** Opening Record set block **

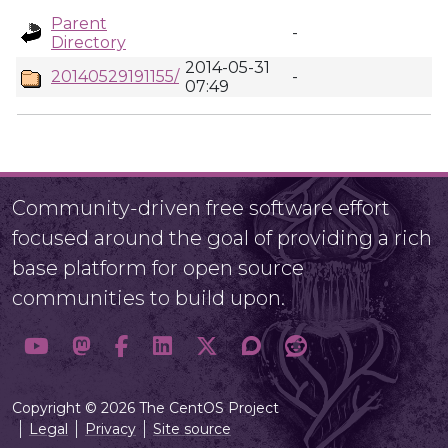
Parent
-
Directory
2014-05-31
20140529191155/
-
07:49
Community-driven free software effort
focused around the goal of providing a rich
base platform for open source
communities to build upon.
Copyright © 2026 The CentOS Project
Legal
Privacy
Site source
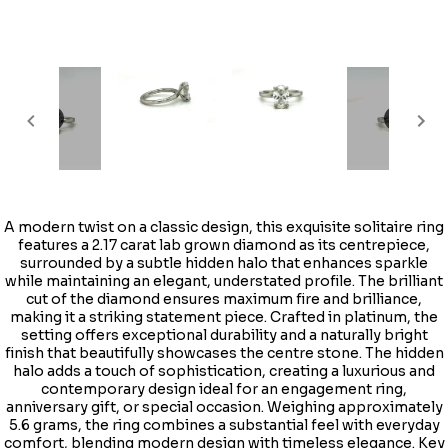
A modern twist on a classic design, this exquisite solitaire ring
features a 2.17 carat lab grown diamond as its centrepiece,
surrounded by a subtle hidden halo that enhances sparkle
while maintaining an elegant, understated profile. The brilliant
cut of the diamond ensures maximum fire and brilliance,
making it a striking statement piece. Crafted in platinum, the
setting offers exceptional durability and a naturally bright
finish that beautifully showcases the centre stone. The hidden
halo adds a touch of sophistication, creating a luxurious and
contemporary design ideal for an engagement ring,
anniversary gift, or special occasion. Weighing approximately
5.6 grams, the ring combines a substantial feel with everyday
comfort, blending modern design with timeless elegance. Key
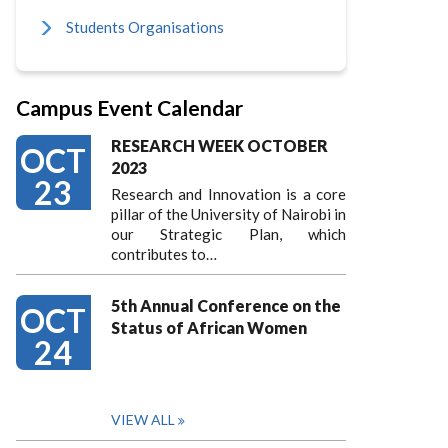
Students Organisations
Campus Event Calendar
RESEARCH WEEK OCTOBER
OCT
2023
23
Research and Innovation is a core
pillar of the University of Nairobi in
our Strategic Plan, which
contributes to…
5th Annual Conference on the
OCT
Status of African Women
24
VIEW ALL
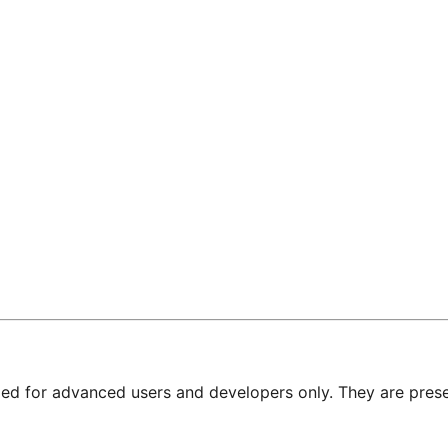
nded for advanced users and developers only. They are prese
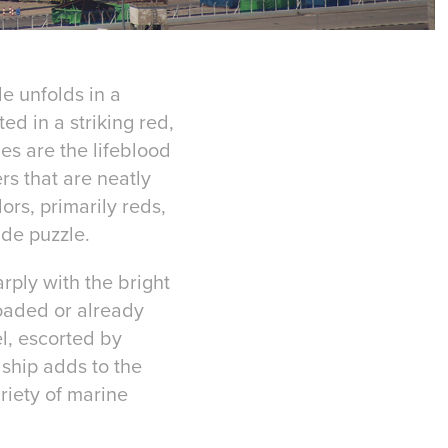
de unfolds in a
ed in a striking red,
es are the lifeblood
rs that are neatly
rs, primarily reds,
ade puzzle.
rply with the bright
loaded or already
el, escorted by
 ship adds to the
riety of marine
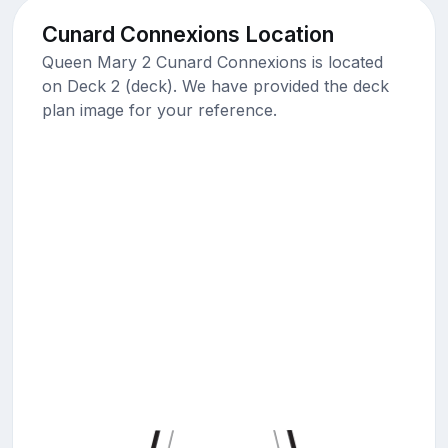
Cunard Connexions Location
Queen Mary 2 Cunard Connexions is located
on Deck 2 (deck). We have provided the deck
plan image for your reference.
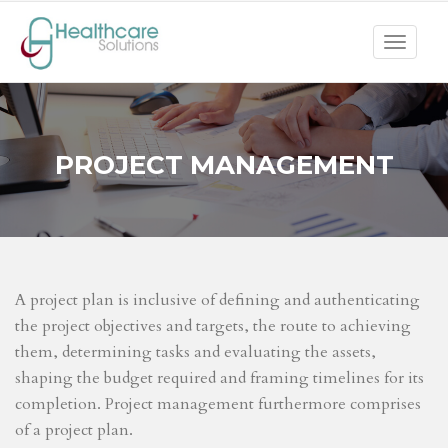
Toggle
navigat
PROJECT MANAGEMENT
A project plan is inclusive of defining and authenticating
the project objectives and targets, the route to achieving
them, determining tasks and evaluating the assets,
shaping the budget required and framing timelines for its
completion. Project management furthermore comprises
of a project plan.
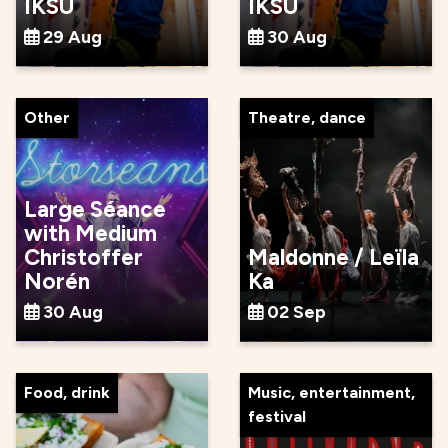
IKSU
IKSU
29 Aug
30 Aug
Other
Theatre, dance
Large Séance
with Medium
Christoffer
Maldonne / Leïla
Norén
Ka
30 Aug
02 Sep
Food, drink
Music, entertainment,
festival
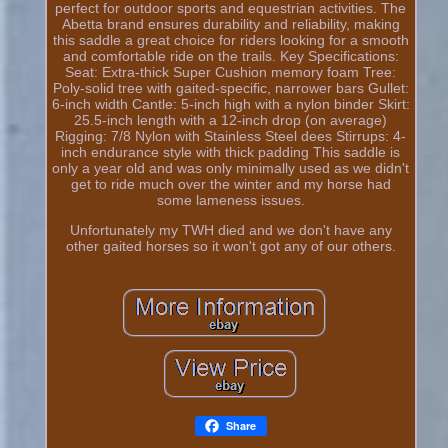
perfect for outdoor sports and equestrian activities. The
Abetta brand ensures durability and reliability, making
this saddle a great choice for riders looking for a smooth
and comfortable ride on the trails. Key Specifications:
Seat: Extra-thick Super Cushion memory foam Tree:
Poly-solid tree with gaited-specific, narrower bars Gullet:
6-inch width Cantle: 5-inch high with a nylon binder Skirt:
25.5-inch length with a 12-inch drop (on average)
Rigging: 7/8 Nylon with Stainless Steel dees Stirrups: 4-
inch endurance style with thick padding This saddle is
only a year old and was only minimally used as we didn't
get to ride much over the winter and my horse had
some lameness issues.
Unfortunately my TWH died and we don't have any
other gaited horses so it won't got any of our others.
Share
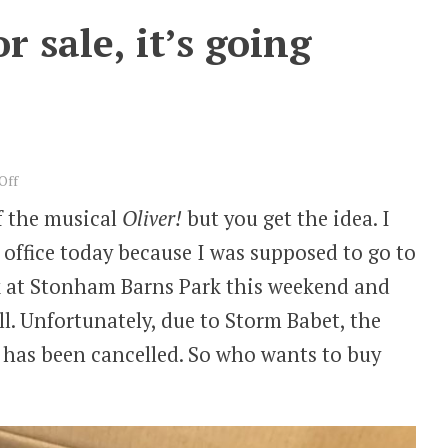
 sale, it’s going
on
Off
One
of the musical
Oliver!
but you get the idea. I
book,
y office today because I was supposed to go to
book
for
lk at Stonham Barns Park this weekend and
sale,
ll. Unfortunately, due to Storm Babet, the
it’s
going
 has been cancelled. So who wants to buy
cheap…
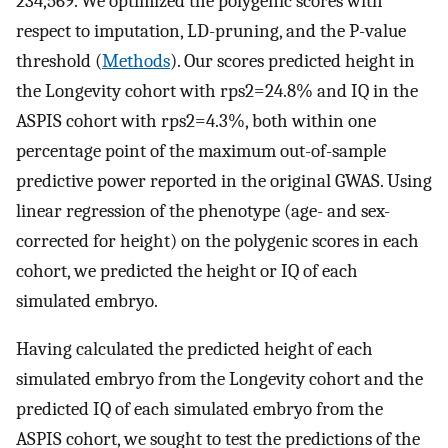
234,569. We optimized the polygenic scores with
respect to imputation, LD-pruning, and the P-value
threshold (
Methods
). Our scores predicted height in
the Longevity cohort with
r
ps
2
=
24.8
%
and IQ in the
ASPIS cohort with
r
ps
2
=
4.3
%
, both within one
percentage point of the maximum out-of-sample
predictive power reported in the original GWAS. Using
linear regression of the phenotype (age- and sex-
corrected for height) on the polygenic scores in each
cohort, we predicted the height or IQ of each
simulated embryo.
Having calculated the predicted height of each
simulated embryo from the Longevity cohort and the
predicted IQ of each simulated embryo from the
ASPIS cohort, we sought to test the predictions of the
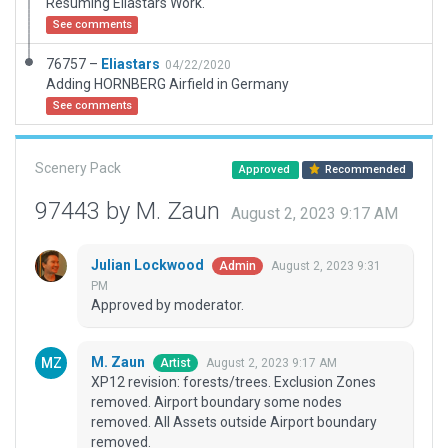
Resuming Eliastars Work.
See comments
76757 –
Eliastars
04/22/2020
Adding HORNBERG Airfield in Germany
See comments
Scenery Pack
Approved
Recommended
97443 by M. Zaun
August 2, 2023 9:17 AM
Julian Lockwood
August 2, 2023 9:31
Admin
PM
Approved by moderator.
M. Zaun
August 2, 2023 9:17 AM
Artist
XP12 revision: forests/trees. Exclusion Zones
removed. Airport boundary some nodes
removed. All Assets outside Airport boundary
removed.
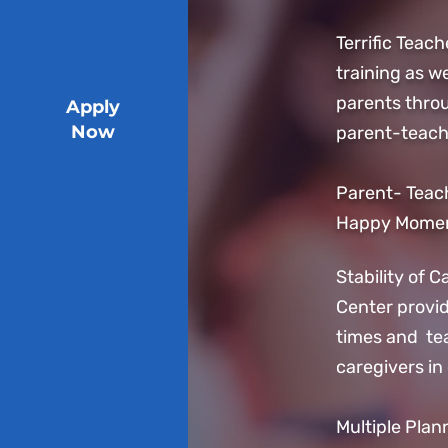
Terrific Teach
training as we
parents thro
Apply
Now
parent-teach
Parent- Teach
Happy Moment
Stability of 
Center provi
times and tea
caregivers in
Multiple Plan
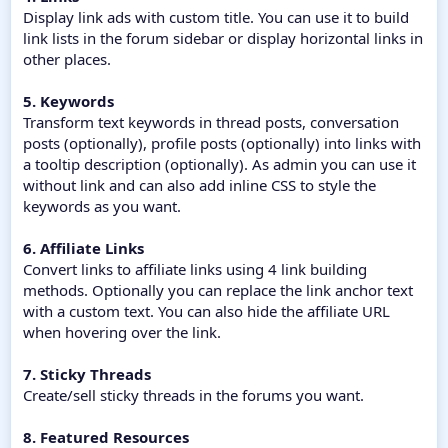
Display link ads with custom title. You can use it to build
link lists in the forum sidebar or display horizontal links in
other places.
5. Keywords
Transform text keywords in thread posts, conversation
posts (optionally), profile posts (optionally) into links with
a tooltip description (optionally). As admin you can use it
without link and can also add inline CSS to style the
keywords as you want.
6. Affiliate Links
Convert links to affiliate links using 4 link building
methods. Optionally you can replace the link anchor text
with a custom text. You can also hide the affiliate URL
when hovering over the link.
7. Sticky Threads
Create/sell sticky threads in the forums you want.
8. Featured Resources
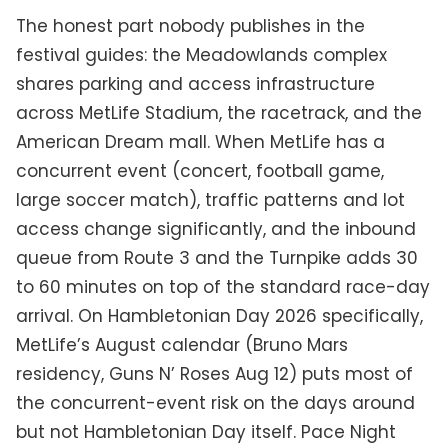
The honest part nobody publishes in the
festival guides: the Meadowlands complex
shares parking and access infrastructure
across MetLife Stadium, the racetrack, and the
American Dream mall. When MetLife has a
concurrent event (concert, football game,
large soccer match), traffic patterns and lot
access change significantly, and the inbound
queue from Route 3 and the Turnpike adds 30
to 60 minutes on top of the standard race-day
arrival. On Hambletonian Day 2026 specifically,
MetLife’s August calendar (Bruno Mars
residency, Guns N’ Roses Aug 12) puts most of
the concurrent-event risk on the days around
but not Hambletonian Day itself. Pace Night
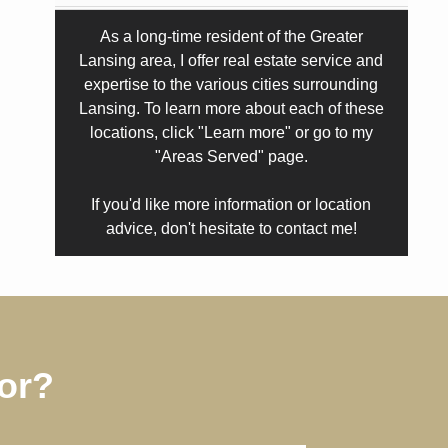
As a long-time resident of the Greater
Lansing area, I offer real estate service and
expertise to the various cities surrounding
Lansing. To learn more about each of these
locations, click "Learn more" or go to my
"Areas Served" page.
If you'd like more information or location
advice, don't hesitate to contact me!
or?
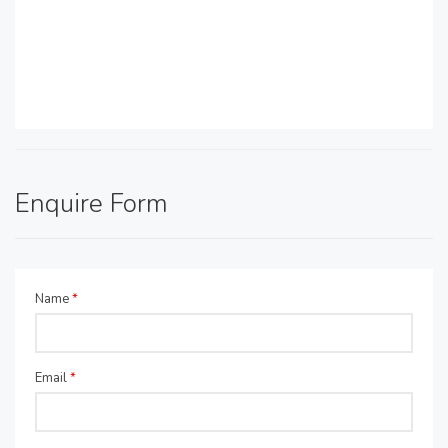
Enquire Form
Name
*
Email
*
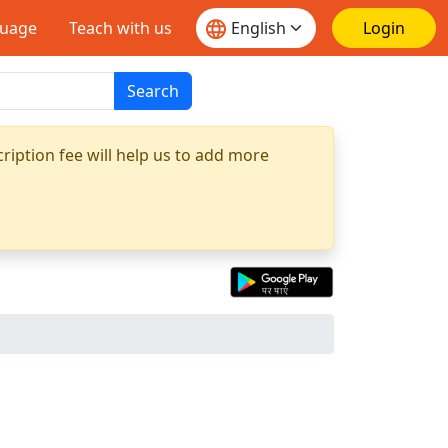
guage
Teach with us
Login
Search
ription fee will help us to add more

** Closing Record set block **

About this exercise »
The answer must be every line of the listing that holds the word "making".

Written response »
making it a striking statement piece. Crafted in platinum, the
Abetta brand ensures durability and reliability, making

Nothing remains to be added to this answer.